Coyabes – Sarah et Sid est un roman bien écrit et bien construit. La narration alterne constamment entre les deux personnages : un chapitre est focalisé sur Sarah, l’autre sur Sid, et ainsi de suite. L’auteur se permet aussi quelques libertés par rapport à sa structure, avec des articles de journaux, des rapports d’expérience et quelques scènes très distantes de techniciens informatiques anonymes. Dans l’ensemble, c’est très solide.

Les personnages sont bien campés et introduits avec brio, sauf peut-être pour la double occupation de Sid. Il est d’abord présenté comme un serveur très charismatique, puis, le chapitre suivant, comme un geek pratiquement antisocial; même si le roman parvient à allier les deux facettes de la personnalité de Sid (et même à y puiser une certaine richesse littéraire), la présentation de cette dualité est un peu brutale.

D’ailleurs, petit bémol : les descriptions de l’univers informatique de Sid semblent directement tirées de films hollywoodiens, avec la naïveté et les raccourcis navrants que cela implique. Dans un film, qui repose principalement sur la dimension visuelle du matériau narratif, il est compréhensible que le récit désire représenter graphiquement ce qui se produit sur un ordinateur. Ainsi, si un hacker se voit interdire l’accès à un serveur protégé, l’écran affichera quelque chose comme un gros « X » rouge, avec un « Accès refusé » en lettres clignotantes. C’est très clair. Mais dans un roman, ce genre de procédé n’est ni nécessaire ni désirable. En effet, l’auteur dispose d’outils narratifs plus fins et plus efficaces (dans le contexte d’un récit littéraire) pour traduire les péripéties informatiques de ses personnages. Vous direz que ça prend bien un littéraire-informaticien pour soulever ce genre de détail, et vous aurez raison.

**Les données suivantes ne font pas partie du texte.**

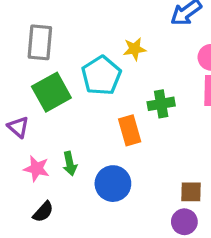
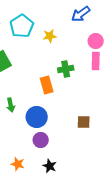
cyan pentagon: (101, 76) -> (22, 26), moved
purple circle: (184, 222) -> (41, 140), moved

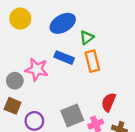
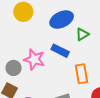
orange rectangle: (92, 61) -> (82, 74), moved

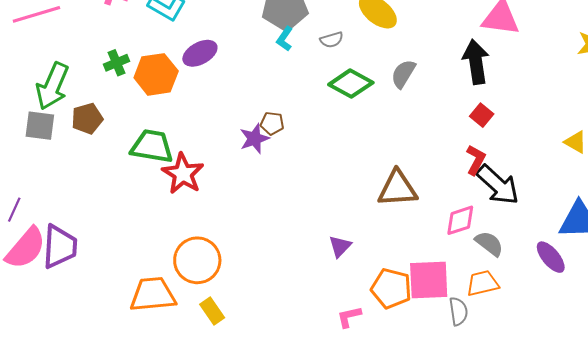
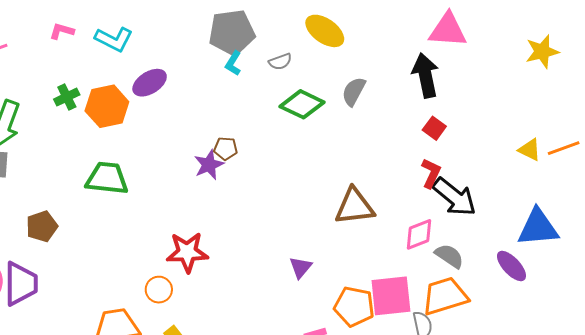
brown pentagon: (87, 119) -> (42, 226), moved
red star: (183, 174) -> (187, 252), moved, turned -30
orange circle: (197, 260) -> (159, 290), size x0.6
orange trapezoid: (483, 283) -> (445, 296), size x1.4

Dans l’ensemble, le roman fonctionne très bien du côté de la progression dramatique. L’évolution de la relation entre Sarah et Sid semble naturelle : elle guide le récit plutôt que d’être à sa remorque. Cela permet un déroulement très fluide et crédible des événements qui mène au malheur des protagonistes. J’ai trouvé que le récit devient particulièrement intéressant lorsque le lecteur comprend que Sid est beaucoup moins réceptif que sa copine aux effets de la drogue expérimentale : ça permet une dynamique dramatique vraiment très efficace et puissante. Cependant, le roman prend ensuite une autre direction, et m’a paru faire du surplace jusqu’à la scène finale, qui, bien qu’intéressante, n’exploite pas tout son potentiel horrifique.

Il m’a semblé que le roman de Patenaude cherchait moins à insérer des détails intertextuels que celui de Addison. Peut-être, aussi, était-ce que ces détails étaient plus habillement cousus au récit.

J’ai aussi apprécié que ce roman fasse légèrement avancer l’intrigue générale de la série, en donnant quelques indices sur la réelle mission d’AlphaLab. J’espère vivement que les autres romans trouveront un moyen d’ajouter d’autres pièces au puzzle, sans tomber dans la redite.

Cobayes – Sarah et Sid est un roman dramatique très réussi. Malgré quelques scènes graphiques et intenses, je n’irais cependant pas jusqu’à le classer comme un roman d’horreur. Ça n’enlève rien, cependant, à sa qualité générale.